I got caught up reading the top comment thread above the Turntrout/Wentworth exchange you linked. I’d somehow missed that by being off-grid when the excellent All the Shoggoths Merely Players came out. It’s my nomination for SOTA of the current alignment difficulty discussion.
I very much agree that we get to influence the path to coherent autonomous AGI. I think we’ll probably succeed in making aligned AGI- but then quite possibly tragically extinct ourselves with standard human combativeness/paranoia or foolishness—If we solve alignment, do we die anyway?
I think you’ve read that and we’ve had a discussion there, but I’m leaving that link here as the next step in this discussion now that we’ve reached approximate convergence.
I agree it has a higher tax rate than RLHF, but to make the case for lower tax rates than people think, it’s because synthetic data will likely be a huge part of what makes AGI into ASI, as models require a lot of data, and synthetic data is a potentially huge industry in futures where AI progress is very high, because the amount of human data is both way too limiting for future AIs, and probably doesn’t show superhuman behavior like we want from LLMs/RL.
Thus huge amounts of synthetic data will be heavily used as part of capabilities progress, meaning we can incentivize them to also put alignment data in the synthetic data.
This is why I think we will need to use targeted removals of capabilities like LEACE combined with using synthetic data to remove infohazardous knowledge, combined with not open-weighting/open-sourcing models as AIs get more capable and only allowing controlled API use.
Here’s the LEACE paper and code:
https://github.com/EleutherAI/concept-erasure/pull/2
https://github.com/EleutherAI/concept-erasure
https://github.com/EleutherAI/concept-erasure/releases/tag/v0.2.0
https://arxiv.org/abs/2306.03819
https://blog.eleuther.ai/oracle-leace
I’ll reread that post again.
Agreed on the capabilities advantages of synthetic data; so it might not be much of a tax at all to mix in some alignment.

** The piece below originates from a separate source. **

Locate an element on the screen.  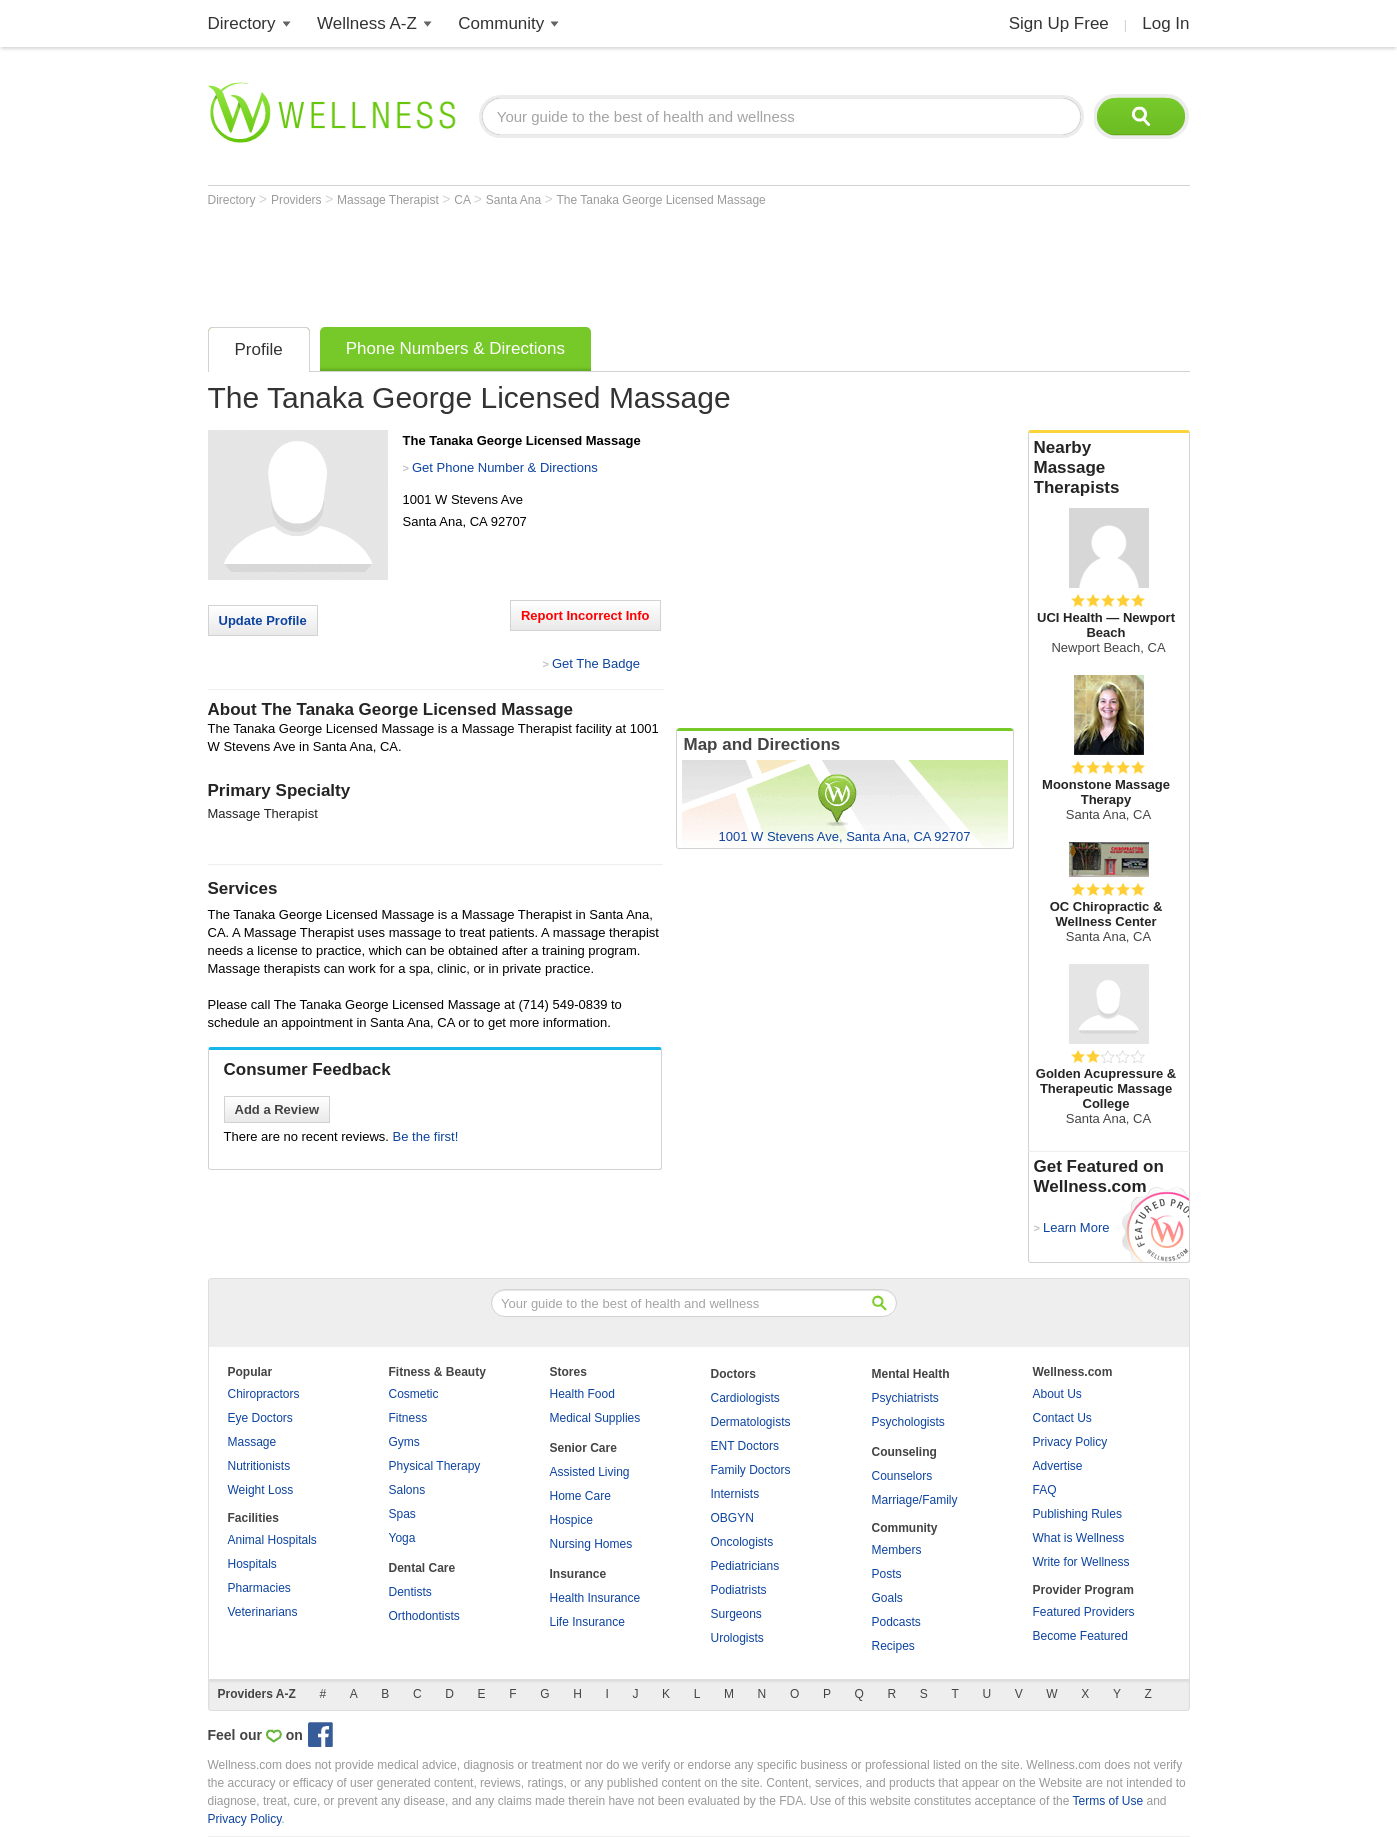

I don’t think removing infohazardous knowledge will work all the way into dangerous AGI, but I don’t think it has to—there’s a whole suite of other alignment techniques for language model agents that should suffice together.
Keeping a superintelligence ignorant of certain concepts sounds impossible. Even a “real AGI” of the type I expect soon will be able to reason and learn, causing it to rapidly rediscover any concepts you’ve carefully left out of the training set. Leaving out this relatively easy capability (to reason and learn online) will hurt capabilities, so you’d have a huge uphill battle in keeping it out of deployed AGI. At least one current projects have already accomplished limited (but impressive) forms of this as part of their strategy to create useful LM agents. So I don’t think it’s getting rolled back or left out.
I agree with you that there are probably better methods to handle the misuse risk, and note I also pointed out them as options, not exactly guarantees.
And yeah, I agree with this specifically:
Thanks for mentioning that.
Now that I think about it, I agree that it’s only a stop gap for misuse, and yeah if there is even limited generalization ability, I agree that LLMs will be able to rediscover dangerous knowledge, so we will need to make LLMs that don’t let users completely make bio-weapons for example.